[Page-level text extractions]
● ● ●
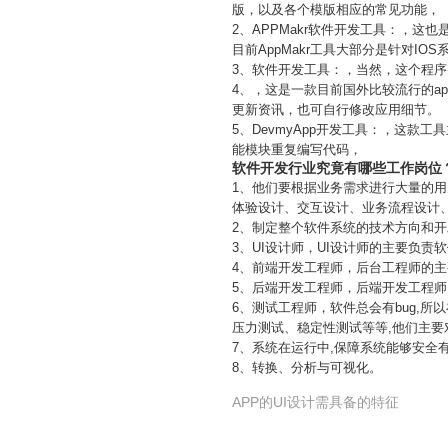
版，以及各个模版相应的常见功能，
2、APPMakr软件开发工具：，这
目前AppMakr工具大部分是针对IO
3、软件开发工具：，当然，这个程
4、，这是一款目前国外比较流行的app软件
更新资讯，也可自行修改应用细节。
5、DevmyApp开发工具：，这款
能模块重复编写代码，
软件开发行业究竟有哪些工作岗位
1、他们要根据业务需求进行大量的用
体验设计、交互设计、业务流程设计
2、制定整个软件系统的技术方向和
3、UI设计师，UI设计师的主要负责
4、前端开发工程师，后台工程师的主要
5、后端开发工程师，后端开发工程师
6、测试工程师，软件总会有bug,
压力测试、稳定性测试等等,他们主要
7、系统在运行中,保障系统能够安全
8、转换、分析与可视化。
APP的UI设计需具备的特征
● ● ●
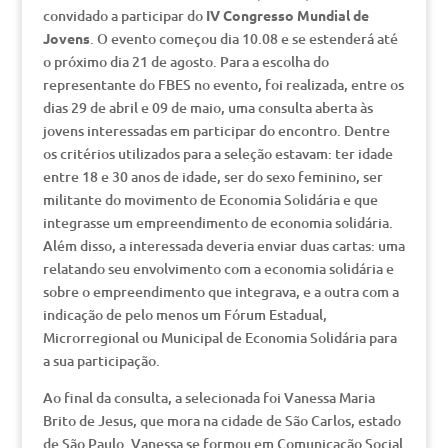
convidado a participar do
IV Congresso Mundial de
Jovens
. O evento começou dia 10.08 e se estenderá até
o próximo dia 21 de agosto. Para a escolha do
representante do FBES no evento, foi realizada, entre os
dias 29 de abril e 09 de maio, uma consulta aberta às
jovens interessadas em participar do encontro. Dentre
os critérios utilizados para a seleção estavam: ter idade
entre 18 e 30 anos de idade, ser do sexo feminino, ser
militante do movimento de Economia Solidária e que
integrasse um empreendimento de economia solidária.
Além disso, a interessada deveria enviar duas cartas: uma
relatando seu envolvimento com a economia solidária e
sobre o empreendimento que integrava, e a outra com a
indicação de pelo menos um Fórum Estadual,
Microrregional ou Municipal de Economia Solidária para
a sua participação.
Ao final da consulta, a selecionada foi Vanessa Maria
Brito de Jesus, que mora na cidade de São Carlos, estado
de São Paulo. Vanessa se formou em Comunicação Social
● ● ●
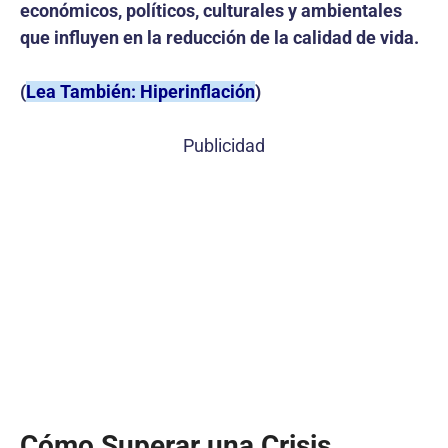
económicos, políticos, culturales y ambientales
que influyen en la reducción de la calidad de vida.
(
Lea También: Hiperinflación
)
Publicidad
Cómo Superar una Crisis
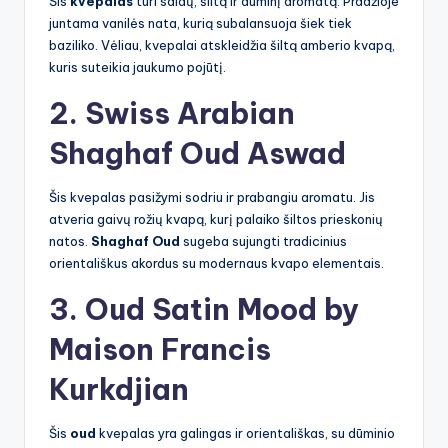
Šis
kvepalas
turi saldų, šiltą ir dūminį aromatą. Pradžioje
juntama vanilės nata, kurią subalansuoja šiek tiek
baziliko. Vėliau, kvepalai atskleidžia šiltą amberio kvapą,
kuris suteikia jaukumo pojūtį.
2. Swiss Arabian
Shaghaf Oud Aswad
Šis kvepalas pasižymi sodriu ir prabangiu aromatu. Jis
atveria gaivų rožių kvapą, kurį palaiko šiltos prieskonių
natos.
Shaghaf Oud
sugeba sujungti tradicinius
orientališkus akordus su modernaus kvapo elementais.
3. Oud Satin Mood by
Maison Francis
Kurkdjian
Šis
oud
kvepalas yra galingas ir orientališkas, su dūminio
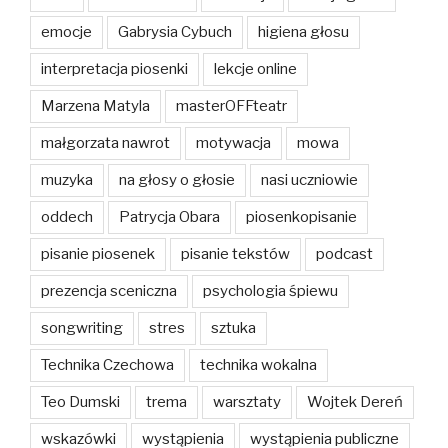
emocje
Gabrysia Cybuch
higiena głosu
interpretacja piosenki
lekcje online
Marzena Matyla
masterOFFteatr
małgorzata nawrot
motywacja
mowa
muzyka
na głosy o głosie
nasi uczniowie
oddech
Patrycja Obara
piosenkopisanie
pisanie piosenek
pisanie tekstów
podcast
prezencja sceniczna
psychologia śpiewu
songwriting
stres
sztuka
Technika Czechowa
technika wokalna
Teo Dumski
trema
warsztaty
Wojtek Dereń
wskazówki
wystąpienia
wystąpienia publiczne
● ● ●
> _Action item_
The range runs from the line above containing "软件开发行业究竟有哪些工作岗位" to the line containing "APP的UI设计需具备的特征", inclusive. Restate those lines word for word and no others.

> _Output below_
软件开发行业究竟有哪些工作岗位
1、他们要根据业务需求进行大量的用
体验设计、交互设计、业务流程设计
2、制定整个软件系统的技术方向和
3、UI设计师，UI设计师的主要负责
4、前端开发工程师，后台工程师的主要
5、后端开发工程师，后端开发工程师
6、测试工程师，软件总会有bug,
压力测试、稳定性测试等等,他们主要
7、系统在运行中,保障系统能够安全
8、转换、分析与可视化。
APP的UI设计需具备的特征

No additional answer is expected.